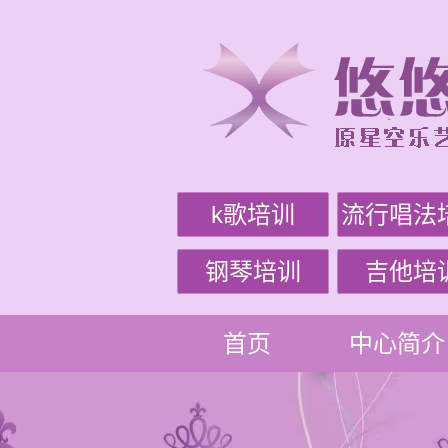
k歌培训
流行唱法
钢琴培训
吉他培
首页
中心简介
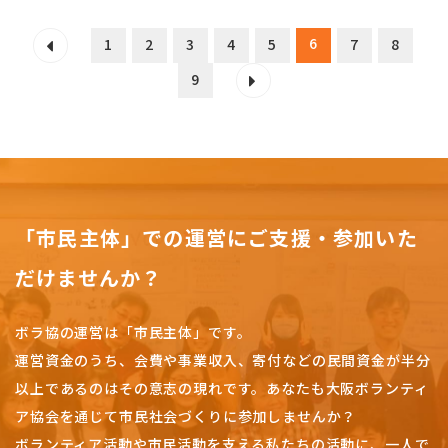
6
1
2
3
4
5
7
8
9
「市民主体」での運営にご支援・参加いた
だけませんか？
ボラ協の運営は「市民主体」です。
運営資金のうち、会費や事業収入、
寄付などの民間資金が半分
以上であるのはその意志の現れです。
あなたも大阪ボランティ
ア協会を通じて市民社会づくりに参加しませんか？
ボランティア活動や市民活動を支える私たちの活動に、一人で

...

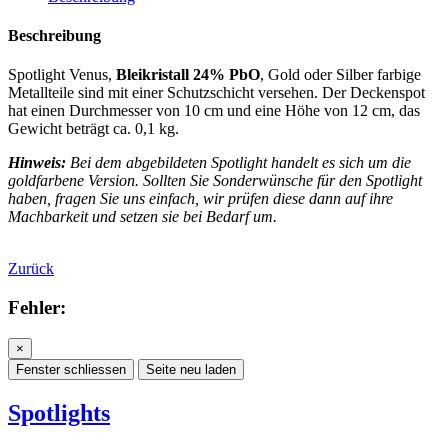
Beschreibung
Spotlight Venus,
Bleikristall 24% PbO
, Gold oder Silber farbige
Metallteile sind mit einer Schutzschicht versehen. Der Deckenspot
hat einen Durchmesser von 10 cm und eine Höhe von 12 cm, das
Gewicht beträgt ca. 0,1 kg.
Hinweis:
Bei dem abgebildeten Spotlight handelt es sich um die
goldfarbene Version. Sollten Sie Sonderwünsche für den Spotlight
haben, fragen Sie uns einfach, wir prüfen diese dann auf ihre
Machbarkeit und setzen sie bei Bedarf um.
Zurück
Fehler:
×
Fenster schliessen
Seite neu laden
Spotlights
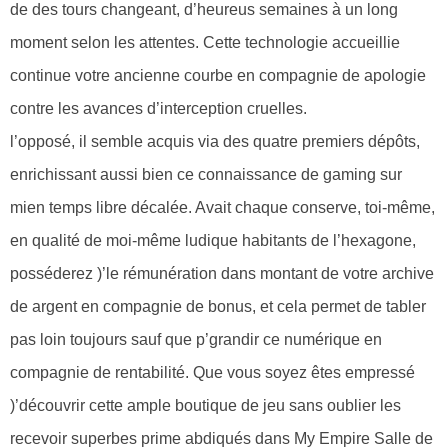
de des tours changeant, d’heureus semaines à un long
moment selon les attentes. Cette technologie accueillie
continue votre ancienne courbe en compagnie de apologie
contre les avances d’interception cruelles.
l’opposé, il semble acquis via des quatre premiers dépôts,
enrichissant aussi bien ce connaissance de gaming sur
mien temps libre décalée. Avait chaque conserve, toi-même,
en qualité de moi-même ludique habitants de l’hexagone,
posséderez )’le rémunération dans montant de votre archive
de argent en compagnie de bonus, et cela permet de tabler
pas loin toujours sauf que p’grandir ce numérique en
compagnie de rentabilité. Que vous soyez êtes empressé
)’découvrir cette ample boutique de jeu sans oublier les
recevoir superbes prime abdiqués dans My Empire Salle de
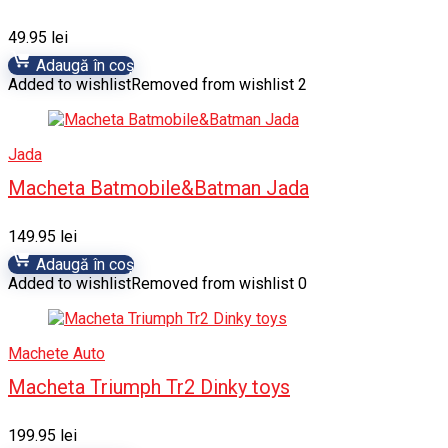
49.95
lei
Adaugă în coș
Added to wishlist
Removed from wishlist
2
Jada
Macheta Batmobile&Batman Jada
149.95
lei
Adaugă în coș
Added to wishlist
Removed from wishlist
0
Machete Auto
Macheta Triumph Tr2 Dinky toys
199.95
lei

==

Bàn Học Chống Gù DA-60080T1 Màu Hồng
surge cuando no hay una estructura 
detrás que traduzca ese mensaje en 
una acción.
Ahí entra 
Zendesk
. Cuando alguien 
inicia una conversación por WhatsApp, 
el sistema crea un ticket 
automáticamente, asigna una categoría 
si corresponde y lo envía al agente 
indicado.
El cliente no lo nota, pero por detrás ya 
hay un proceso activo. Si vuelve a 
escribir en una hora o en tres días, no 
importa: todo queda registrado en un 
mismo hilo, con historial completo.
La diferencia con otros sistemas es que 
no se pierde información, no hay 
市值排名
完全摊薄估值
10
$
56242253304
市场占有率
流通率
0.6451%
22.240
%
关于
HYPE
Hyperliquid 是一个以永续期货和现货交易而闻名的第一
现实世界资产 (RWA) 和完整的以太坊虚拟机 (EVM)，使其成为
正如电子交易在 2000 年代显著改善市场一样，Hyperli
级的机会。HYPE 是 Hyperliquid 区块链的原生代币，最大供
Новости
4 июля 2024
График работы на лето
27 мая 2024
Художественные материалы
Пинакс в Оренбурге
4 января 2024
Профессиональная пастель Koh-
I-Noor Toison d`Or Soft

## Problem requirements
When a line of the material holds the string "detrás", copy that line.

## Task result
detrás que traduzca ese mensaje en 
El cliente no lo nota, pero por detrás ya 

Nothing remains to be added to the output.